Buona parte dei testi de Ballate di Lagosta ha nel titolo dei nomi propri di persona dal tono slavo. Nomi che sembrerebbero essere quelli di chi abita a diverso titolo l’isola croata di Lastova (Lagosta in italiano), da cui il titolo della raccolta. E come se chi scrivesse Ballate di Lagosta (l’autore) cercasse di risolvere una questione della precarietà del suo poter dire quanto sta guardando, quanto sente e osserva, chiamando a raccolta dei nomi, degli incontri densi o fugaci. Non dando loro la parola, in forma di testimonianza (anzi, la cosa più interessante è proprio che questo non avviene, ma ogni nome è invece messo in un rapporto articolato con un Io che nelle poesie dice sé stesso, un tu o un egli) ma attestando che in qualche modo che essi ci sono, esistono, non sono dimenticati. Mojmir, Marijana, …
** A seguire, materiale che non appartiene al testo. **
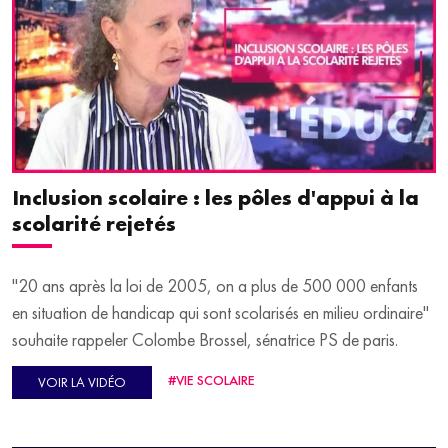
à la prévention sur leur propre santé. Il s'agit du concours "J'en
mange 5", et Claire Chambrier, responsable du développement
scientifique et pédagogique de cet événement, est l'invitée de la
seconde partie de l'émission.
Inclusion scolaire : les pôles d'appui à la
scolarité rejetés
"20 ans après la loi de 2005, on a plus de 500 000 enfants
en situation de handicap qui sont scolarisés en milieu ordinaire"
souhaite rappeler Colombe Brossel, sénatrice PS de paris.
#VIE SCOLAIRE
VOIR LA VIDÉO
Chi sono questi nomi e in quale maniera entrano in dialogo con il soggetto che scrive, che ferma quanto guarda e ascolta attorno a sé? Si può parlare di queste figure come possibilità per l’autore di recuperare quella doppia ambivalenza del termine auctor che esiste fin dall’antichità: chi è vero e proprio esecutore o creatore di un’opera ma anche chi è soggetto che autorizza l’opera stessa ad essere e a essere chiamata tale? Forse, infatti, compartecipano alla possibilità di essere di questo libro tutta una serie di nomi e persone non dimenticati ma trascritti uno a uno. Persone la cui identità è anonima e nel contempo stesso così necessaria e precisa. «per chi è senza futuro, /per chi è nato, /ma non ha nulla / ed è perduto e sembra nell’aria/ portato dal mare, /portato da chissà dove /un incanto che è morte / canto alla memoria».
Esistono queste persone? Sono esistite? Sì. Vivono nelle Ballate? L’obiettivo è consegnarli alla poesia e al racconto, nell’ipotesi che la comunità sia concreta, e che sia esistito chi ci ha lasciato, anche se non ne conosciamo il nome. Sono le tante meravigliose persone che incontriamo e a cui vogliamo bene, che sono poesia, e c’è chi è stato portato via alla poesia della vita.
Ho delineato questi personaggi, descrivendo il loro pensiero, le azioni e le emozioni, anche l’indignazione per quello che accade e non viene considerato: è un’epopea antieroica in cui tutti noi possiamo essere personaggi del libro, perché quando parlo con una persona e mi faccio ispirare la mia suggestione è farla rivivere, e la sensibilità e la riflessione appartiene sia all’uomo che incontri per strada sia al fisico dei nanomateriali. La poesia può essere una dichiarazione, in questo caso d’esistenza, se penso al termine latino dedicare. Ma a cosa sono consacrati i nomi?
Ci sono titoli e nomi in quasi tutte le sezioni, tranne in quelle in cui il desiderio è consegnare un messaggio, che in poesia non si trasmette solo a chi è contemporaneo, ma a chi viene. Il cantare astronomie private di nomi è il tentativo di riconoscere nella moltitudine di uomini il comune denominatore che è la vita, nelle sue differenze di visioni ideologiche e politiche, linguistiche e culturali. Poi, dopo aver indicato e descritto approcci differenti e possibilità, la poesia ha necessità di consegnare un messaggio, altrimenti sarebbe un tentativo autoreferenziale.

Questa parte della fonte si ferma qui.